Your task | Search the entries for the line containing "vodama, urbanu mobilnost i energetsku". Repeat it, then every line after it, exactly through the final line.

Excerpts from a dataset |
######

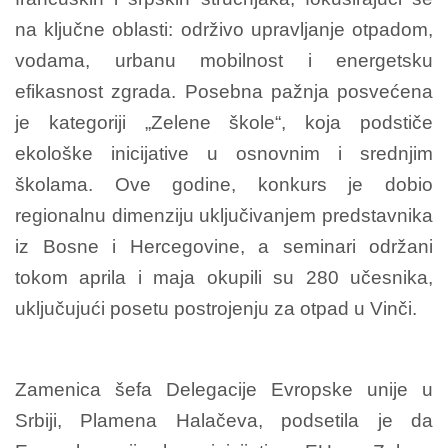
na ključne oblasti: održivo upravljanje otpadom,
vodama, urbanu mobilnost i energetsku
efikasnost zgrada. Posebna pažnja posvećena
je kategoriji „Zelene škole“, koja podstiče
ekološke inicijative u osnovnim i srednjim
školama. Ove godine, konkurs je dobio
regionalnu dimenziju uključivanjem predstavnika
iz Bosne i Hercegovine, a seminari održani
tokom aprila i maja okupili su 280 učesnika,
uključujući posetu postrojenju za otpad u Vinči.
Zamenica šefa Delegacije Evropske unije u
Srbiji, Plamena Halačeva, podsetila je da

######

Output of the task |
vodama, urbanu mobilnost i energetsku
efikasnost zgrada. Posebna pažnja posvećena
je kategoriji „Zelene škole“, koja podstiče
ekološke inicijative u osnovnim i srednjim
školama. Ove godine, konkurs je dobio
regionalnu dimenziju uključivanjem predstavnika
iz Bosne i Hercegovine, a seminari održani
tokom aprila i maja okupili su 280 učesnika,
uključujući posetu postrojenju za otpad u Vinči.
Zamenica šefa Delegacije Evropske unije u
Srbiji, Plamena Halačeva, podsetila je da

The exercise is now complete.